Our trusty ping utility can verify the reachability of devices on a network, and also provide data on how long it took an ICMP packet to reach its destination and back. Pinging multiple devices on different network devices and segments and comparing the round-trip times can provide valuable information on network latency. It can be used to help confirm latency as well as to identify what part of the network is experiencing the slowdown.
Traceroute is similar to ping in the fact that it provides round-trip information between a source and destination IP address on a network. Unlike ping, however, traceroute provides these times on a hop-by-hop basis. In enterprise networks, there are likely to be multiple hops along the path between source destination devices on a network. The traceroute utility works by sending a UDP (for Linux-based systems) or ICMP (for Windows systems) with a TTL value of 1.

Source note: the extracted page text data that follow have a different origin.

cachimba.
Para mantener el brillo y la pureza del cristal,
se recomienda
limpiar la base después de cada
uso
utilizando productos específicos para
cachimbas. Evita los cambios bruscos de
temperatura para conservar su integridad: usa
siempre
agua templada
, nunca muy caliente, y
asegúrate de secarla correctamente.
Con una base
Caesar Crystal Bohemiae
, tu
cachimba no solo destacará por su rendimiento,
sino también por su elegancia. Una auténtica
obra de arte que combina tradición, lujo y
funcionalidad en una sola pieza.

Once the packet reaches the first hop down the path to the destination, that device realizes the TTL limit is reached and responds back to the source device, which collects the round-trip time value. The next packet will then be set to a TTL of 2, then 3 and so-on until the final destination IP is reached. You end up with a list of all the devices between the source and destination and how responsive those hops are at that point in time. This helps to further narrow down the source of network performance problems.
SNMP monitoring tools aren’t simply for determining whether a networking interface is up or down or for baselining link utilization. They also can be used to track down network bottlenecks that could be the source of latency problems. For example, if a server backup is clogging a critical uplink that contains voice traffic, an SNMP monitor can identify the interface with the bottleneck. Additionally, SNMP utilities can track down hardware malfunctions such as a CPU spike on a switch.
If your SNMP monitor can identify uplinks on the network that are congested, that’s great. But at the same time, it doesn’t point us to the true cause of the congestion. Is this legitimate data being sent? If so, it’s time to upgrade your bandwidth. However, congestion often is due to non-business related data such as YouTube/Netflix traffic or malicious behavior such as a DDoS. To find out, you need to be able to see further into the data and categorize it into groups. NetFlow analyzer tools can determine the nature of the data flow being sent across a network. They can even determine whether the traffic is business critical.
For those tricky situations where all other troubleshooting tools have failed to find the root cause of network latency, it’s time to boot up your trusty protocol analyzer to dig into each packet. A protocol analyzer such as Wireshark can perform deep-packet inspection to determine exactly which packets are slow, where they are going and what they are doing.
The protocol analyzer is becoming increasingly useful for tracking down latency since most modern applications now operate in distributed architectures. If a user is complaining about an application being slow, that application may be distributed across multiple servers. The protocol analyzer can determine whether the problem is limited to a specific part of the overall distributed architecture.
Application performance monitoring
Finally, if you feel that you’ve exhausted all available resources and still haven’t found the root source of the problem, then perhaps the latency isn’t occurring on the network. Instead, the problem may very well be within the application itself. For example, if application transactions are collected and sent to a distributed database, it could be that the database is not fast enough to keep up during peak times. Application performance monitoring tools enable you drill into the application to uncover latency issues.